Activity: Once you have checked the records that follow, state how many of their lines hold "Castellón", giving the number only.
(Material provided Opens)
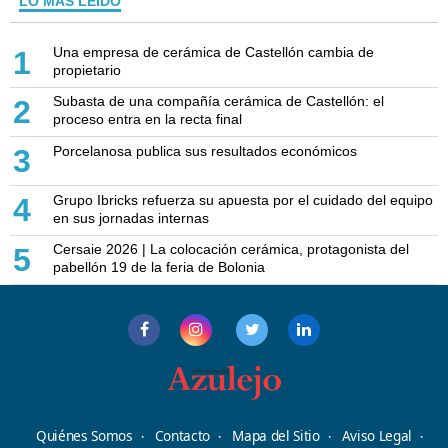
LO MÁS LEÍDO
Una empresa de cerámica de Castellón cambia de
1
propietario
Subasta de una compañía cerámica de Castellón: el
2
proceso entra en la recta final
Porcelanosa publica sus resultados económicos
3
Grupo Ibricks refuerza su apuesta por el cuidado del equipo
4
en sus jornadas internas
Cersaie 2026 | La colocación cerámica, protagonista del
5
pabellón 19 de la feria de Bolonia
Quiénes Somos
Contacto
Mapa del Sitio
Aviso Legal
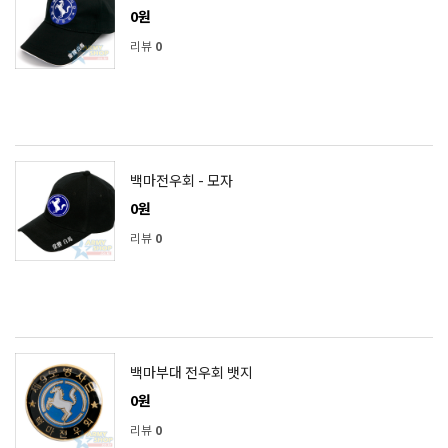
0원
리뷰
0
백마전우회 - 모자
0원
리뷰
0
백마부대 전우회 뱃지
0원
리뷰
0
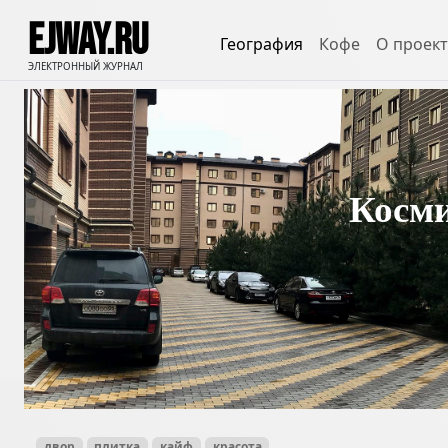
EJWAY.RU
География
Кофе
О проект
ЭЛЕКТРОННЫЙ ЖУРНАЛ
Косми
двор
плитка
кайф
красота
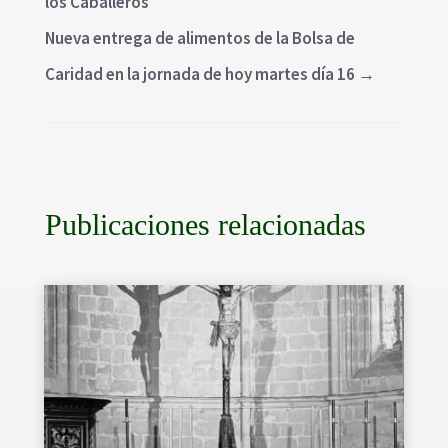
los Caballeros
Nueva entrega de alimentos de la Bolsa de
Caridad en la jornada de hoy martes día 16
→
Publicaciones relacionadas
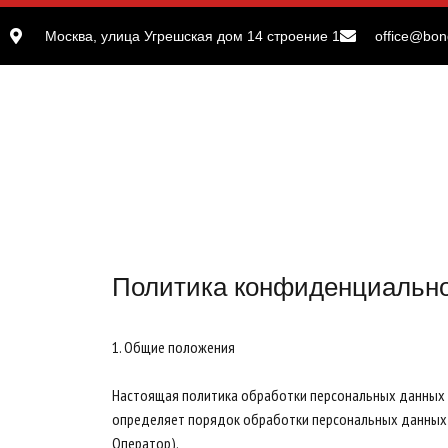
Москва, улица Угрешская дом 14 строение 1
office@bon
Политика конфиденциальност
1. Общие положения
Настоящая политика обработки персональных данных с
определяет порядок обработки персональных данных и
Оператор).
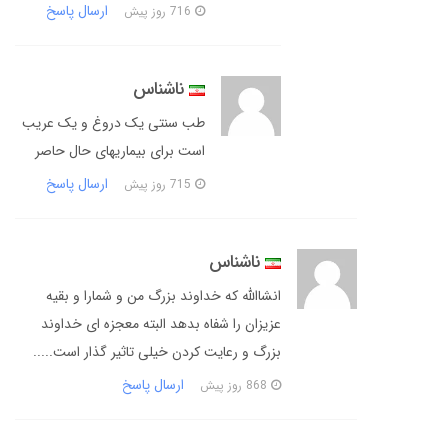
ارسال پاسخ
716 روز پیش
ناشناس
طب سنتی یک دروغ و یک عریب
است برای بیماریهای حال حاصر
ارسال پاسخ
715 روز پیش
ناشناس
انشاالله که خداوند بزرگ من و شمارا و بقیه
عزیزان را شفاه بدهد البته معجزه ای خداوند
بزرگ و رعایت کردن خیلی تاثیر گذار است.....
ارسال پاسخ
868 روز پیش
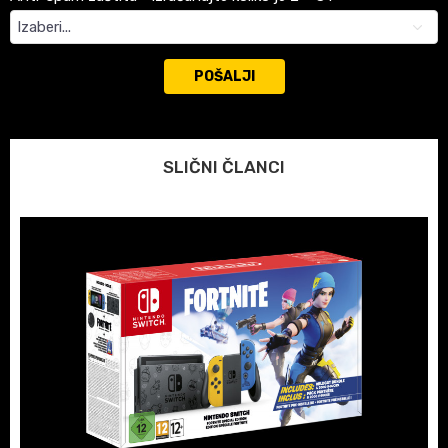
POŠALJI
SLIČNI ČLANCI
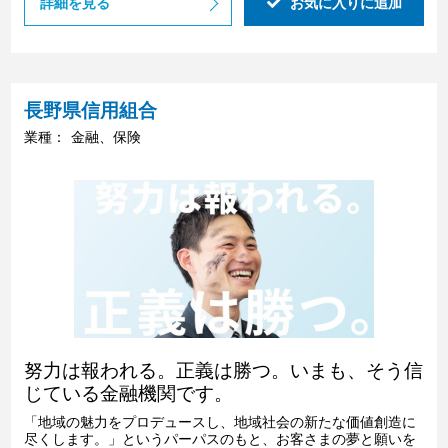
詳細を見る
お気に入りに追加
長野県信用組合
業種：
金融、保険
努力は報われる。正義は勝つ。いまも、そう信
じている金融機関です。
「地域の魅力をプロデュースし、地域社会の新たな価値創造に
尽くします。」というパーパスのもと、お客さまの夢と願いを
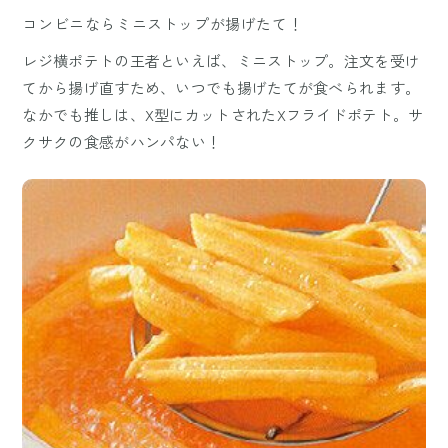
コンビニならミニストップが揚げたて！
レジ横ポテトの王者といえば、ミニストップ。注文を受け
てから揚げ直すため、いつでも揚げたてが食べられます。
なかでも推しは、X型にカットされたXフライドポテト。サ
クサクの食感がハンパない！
(Material provided Closes)
Solution to this exercise: 2